E ele lhes disse: Levantai-me, e lançai-me ao mar, e o mar se vos aquietará; porque eu sei que por minha causa vos sobreveio esta grande tempestade.
Entretanto, os homens remavam, para fazer voltar o navio à terra, mas não podiam, porquanto o mar se ia embravecendo cada vez mais contra eles.
Então clamaram ao SENHOR, e disseram: Ah, SENHOR! Nós te rogamos, que não pereçamos por causa da alma deste homem, e que não ponhas sobre nós o sangue inocente; porque tu, SENHOR, fizeste como te aprouve.
E levantaram a Jonas, e o lançaram ao mar, e cessou o mar da sua fúria.
Jonas 1:11-15
Esta parte bíblica fica explícita nesta mesma superstição existente durante o rapto contra Tristão:
Mas é comprovada verdade (e sabem-na todos os marinheiros) que o mar sustenta de má vontade as naves traidoras e não dá ajuda a raptos e felonias. Dessa forma, levantou-se furioso o oceano, envolveu o navio de trevas, e por oito dias e oito noites o lançou ao léu. Por fim, os marinheiros perceberam, através da bruma, uma costa cercada de arrecifes e rochedos, onde o mar os queria jogar. Arrependeram-se, reconhecendo que a fúria do mar provinha de levarem a criança roubada, e fizeram promessa de a libertar, preparando um barquinho para a depositar em terra. Logo os ventos sossegaram, bem como as ondas, o céu brilhou, e, enquanto a nau dos noruegueses desaparecia ao longe, as ondas mansas e alegres levaram à areia da praia o barquinho de Tristão (página 17).

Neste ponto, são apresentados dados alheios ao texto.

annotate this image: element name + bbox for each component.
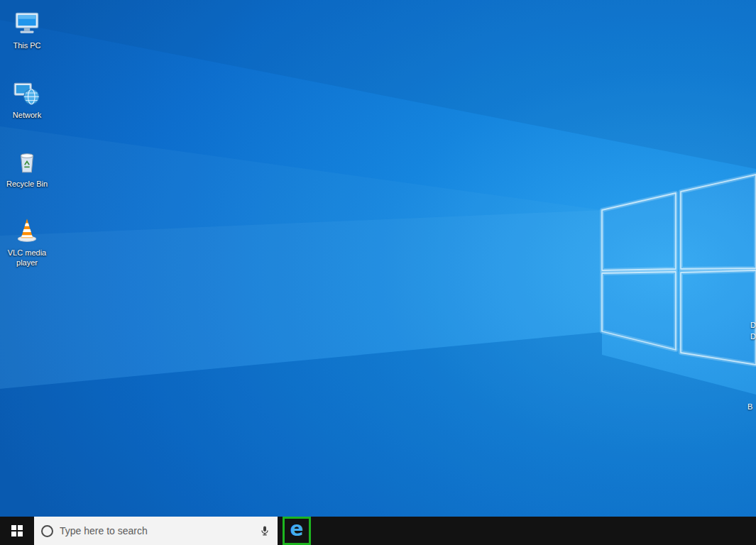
edge-icon: e bbox=[290, 519, 304, 539]
screen: This PC Network Recycle Bin bbox=[0, 0, 756, 545]
desktop-icon-this-pc[interactable]: This PC bbox=[2, 9, 52, 50]
network-icon bbox=[12, 78, 42, 108]
icon-label: Network bbox=[13, 110, 41, 120]
taskbar: e bbox=[0, 517, 756, 545]
taskbar-search-box[interactable] bbox=[34, 517, 278, 545]
vlc-cone-icon bbox=[12, 216, 42, 246]
edge-taskbar-button[interactable]: e bbox=[285, 519, 309, 543]
desktop-icon-network[interactable]: Network bbox=[2, 78, 52, 120]
microphone-icon[interactable] bbox=[259, 525, 270, 536]
wallpaper bbox=[0, 0, 756, 517]
windows-logo-icon bbox=[11, 525, 23, 536]
icon-label: VLC media player bbox=[2, 248, 52, 268]
clipped-icon-label: D bbox=[750, 332, 756, 341]
clipped-icon-label: B bbox=[747, 402, 752, 411]
search-circle-icon bbox=[41, 525, 53, 537]
this-pc-icon bbox=[12, 9, 42, 38]
clipped-icon-label: D bbox=[750, 321, 756, 329]
recycle-bin-icon bbox=[12, 147, 42, 177]
desktop-icon-vlc[interactable]: VLC media player bbox=[2, 216, 52, 268]
start-button[interactable] bbox=[0, 517, 34, 545]
icon-label: This PC bbox=[13, 40, 40, 50]
search-input[interactable] bbox=[60, 525, 253, 536]
desktop[interactable]: This PC Network Recycle Bin bbox=[0, 0, 756, 517]
click-highlight-box: e bbox=[283, 517, 311, 545]
icon-label: Recycle Bin bbox=[6, 179, 48, 189]
desktop-icon-recycle-bin[interactable]: Recycle Bin bbox=[2, 147, 52, 189]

- em "Tristão e Isolda", o rei Marcos, tio de Tristão, quando sofria de tristeza, seu sobrinho tocava harpa para trazer tranquilidade ao rei. Semelhantemente, na Bíblia Sagrada, é conhecida a história entre Saul e Davi. Saul sofria de um "mau espírito" e, para acalmá-lo, seus súditos buscaram o melhor harpista de Belém: Davi, o jovem pastor de ovelha, filho de Jessé.
O Espírito do Senhor se retirou de Saul, e um espírito maligno, vindo da parte do Senhor, o atormentava. Os funcionários de Saul lhe disseram: "Há um espírito maligno mandado por Deus te atormentando. Que nosso soberano mande estes seus servos procurar um homem que saiba tocar a harpa. Quando o espírito maligno se apoderar de ti, o homem tocará a harpa e tu te sentirás melhor".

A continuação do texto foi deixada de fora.